In 2010, the ACLU of Florida finally won a court ruling striking down Florida's ban on adoption by gay men and lesbians. And just last year, voters in three states enacted marriage equality by popular vote, and the voters in a fourth state defeated an anti-gay constitutional amendment.
All of this occurred in a context of unrelenting advocacy from many groups resulting in changing public opinion.
Just a few decades ago, being gay was considered a mental illness. Fast forward to last year when a sitting U.S. President running for re-election endorsed marriage equality. And now a sitting Republican U.S. senator announced that he too has “evolved” on this issue.
It's in this context of rapid change that this week the Supreme Court takes up the case of Edie Windsor. Every civil rights movement has a face -– Rosa Parks for racial equality, Lilly Ledbetter for gender equity in the workplace, Mildred and Richard Loving for inter-racial marriage, Martin Gill for the right to be a parent, and now Edie Windsor for the right to marry.
Edie is 83 years old. She moved to New York 60 years ago to, in her words, “let myself by gay.” In 1963, she met the love of her life, Thea Spyer.
Edie was a rising star at IBM, working as a computer programmer in a field dominated by men. Thea was a psychologist and accomplished violinist. Two years after their first meeting, they began what Edie called “a very long engagement.”
When Thea developed multiple sclerosis in 1977, Edie quit her job to care for Thea full time. In May 2007, 30 years after Thea's diagnosis, they decided they were running out of time, so the couple went to Canada and got married. Thea died in 2009.
Following Thea's death, Edie received a federal estate tax bill of $363,000 because the federal government, enforcing DOMA, did not consider Edie to be Thea's spouse. The tax bite hurt, but what Edie has said hurt more was that the bill was a statement that in the eyes of the government their devoted 46 year relationship meant nothing –- they were nothing more than legal strangers.
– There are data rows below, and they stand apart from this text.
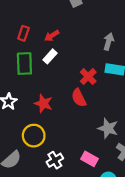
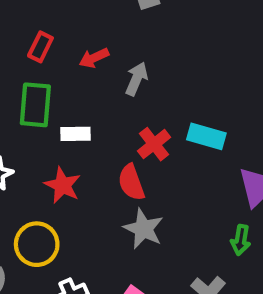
gray arrow: (109, 42) -> (137, 79), moved
white rectangle: (50, 56) -> (76, 134), moved, turned 40
gray star: (108, 128) -> (143, 229), moved

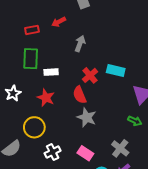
red rectangle: (40, 47) -> (32, 30), turned 56
red arrow: (94, 58) -> (59, 22), moved
green arrow: (241, 240) -> (135, 121), turned -72

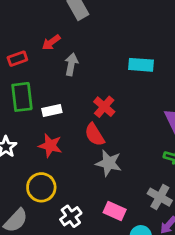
gray arrow: (80, 44) -> (71, 64), moved
cyan rectangle: (116, 70) -> (141, 65), moved

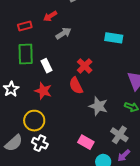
gray arrow: (71, 64) -> (63, 33), turned 42
white rectangle: (52, 110) -> (47, 66), turned 72
gray star: (109, 163) -> (98, 106), moved
white cross: (71, 216) -> (40, 143), moved, turned -35

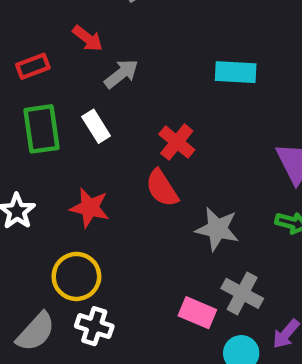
red arrow: (50, 16) -> (88, 38), turned -104
white rectangle: (47, 66) -> (96, 126), moved
gray cross: (119, 135) -> (242, 293), moved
The ACLU and the law firm Paul Weiss intervened on Edie's behalf, and the rest is history. The federal appeals court in New York ruled in Edie's favor, and now the Supreme Court will hear oral arguments on the case.
It might not be smart to make predictions about what the Supreme Court will do with this momentous case -– in a ruling that will probably come at the end of June.
But it would be na´ve to think that the court could stop the movement for full equality that is happening all around us, and worldwide. At worst, the court can delay the change in attitudes and the law. They cannot prevent it.
Howard Simon is executive director of the American Civil Liberties Union of Florida.